[Records from a data collection]
= = = =

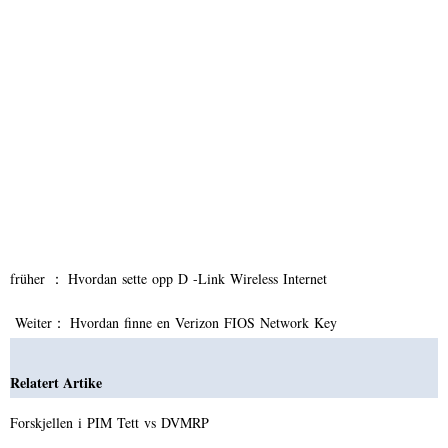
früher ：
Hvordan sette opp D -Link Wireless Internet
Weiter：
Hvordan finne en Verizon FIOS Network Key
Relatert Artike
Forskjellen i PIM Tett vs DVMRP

= = = =

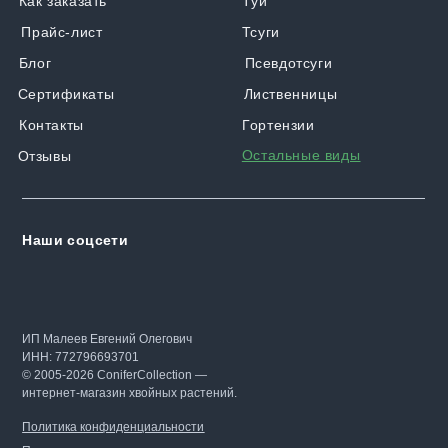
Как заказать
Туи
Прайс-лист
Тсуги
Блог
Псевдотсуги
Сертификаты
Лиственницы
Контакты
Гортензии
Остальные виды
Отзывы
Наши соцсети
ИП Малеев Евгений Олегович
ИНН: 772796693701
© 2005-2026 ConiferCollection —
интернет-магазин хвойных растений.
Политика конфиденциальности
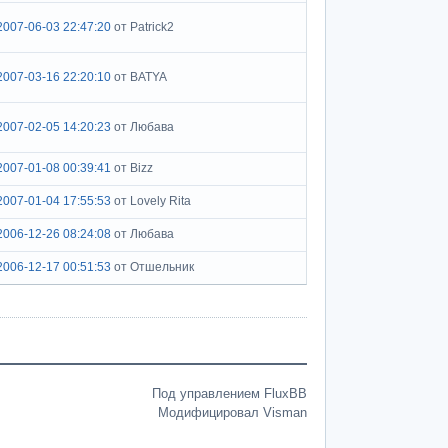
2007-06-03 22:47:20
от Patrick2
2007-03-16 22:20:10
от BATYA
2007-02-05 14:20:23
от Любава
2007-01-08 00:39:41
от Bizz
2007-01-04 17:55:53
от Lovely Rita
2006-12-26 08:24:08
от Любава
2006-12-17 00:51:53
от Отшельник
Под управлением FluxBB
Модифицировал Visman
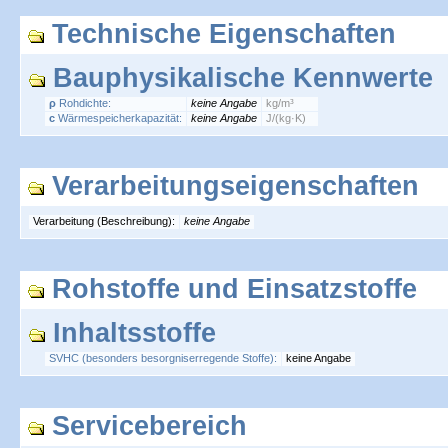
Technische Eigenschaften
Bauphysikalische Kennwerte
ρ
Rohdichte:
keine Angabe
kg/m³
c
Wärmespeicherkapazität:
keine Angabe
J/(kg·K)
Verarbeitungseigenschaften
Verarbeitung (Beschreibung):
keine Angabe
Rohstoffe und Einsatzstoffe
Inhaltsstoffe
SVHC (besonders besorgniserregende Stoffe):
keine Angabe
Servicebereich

= = = =

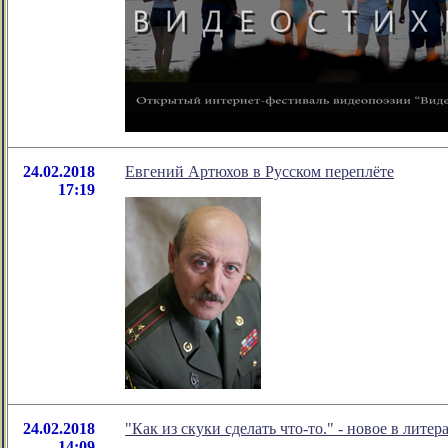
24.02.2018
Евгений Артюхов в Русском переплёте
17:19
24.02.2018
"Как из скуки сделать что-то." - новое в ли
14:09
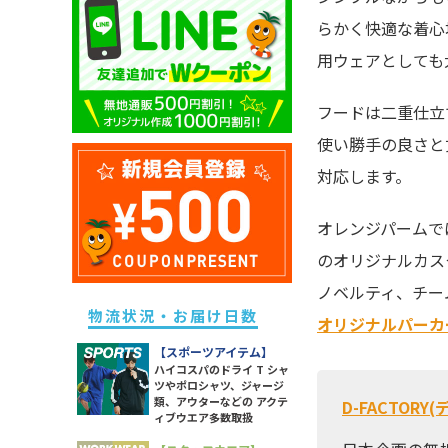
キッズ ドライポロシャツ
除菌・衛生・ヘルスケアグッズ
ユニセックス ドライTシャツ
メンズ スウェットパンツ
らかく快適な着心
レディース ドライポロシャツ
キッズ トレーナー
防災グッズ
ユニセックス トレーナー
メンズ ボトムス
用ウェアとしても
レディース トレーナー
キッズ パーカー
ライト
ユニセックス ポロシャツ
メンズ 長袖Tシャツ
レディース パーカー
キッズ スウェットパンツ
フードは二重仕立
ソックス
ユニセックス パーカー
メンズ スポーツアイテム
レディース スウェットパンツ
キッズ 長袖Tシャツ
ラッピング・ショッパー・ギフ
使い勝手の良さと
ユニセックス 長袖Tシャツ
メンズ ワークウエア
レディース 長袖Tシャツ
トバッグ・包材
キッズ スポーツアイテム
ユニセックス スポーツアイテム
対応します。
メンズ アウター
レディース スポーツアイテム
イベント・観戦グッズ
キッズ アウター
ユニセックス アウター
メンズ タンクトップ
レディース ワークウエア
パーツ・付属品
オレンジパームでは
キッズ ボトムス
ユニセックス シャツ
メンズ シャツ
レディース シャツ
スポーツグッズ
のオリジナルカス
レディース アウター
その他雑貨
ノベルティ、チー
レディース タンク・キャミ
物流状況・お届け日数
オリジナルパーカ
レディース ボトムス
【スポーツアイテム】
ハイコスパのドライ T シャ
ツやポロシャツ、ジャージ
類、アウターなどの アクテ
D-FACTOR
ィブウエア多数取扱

= = = =

--- How to complete this task ---
Whenever a line of the data contains "スウェットパンツ", it counts; state how many such lines there are, with nothing added.

--- Expected answer ---
3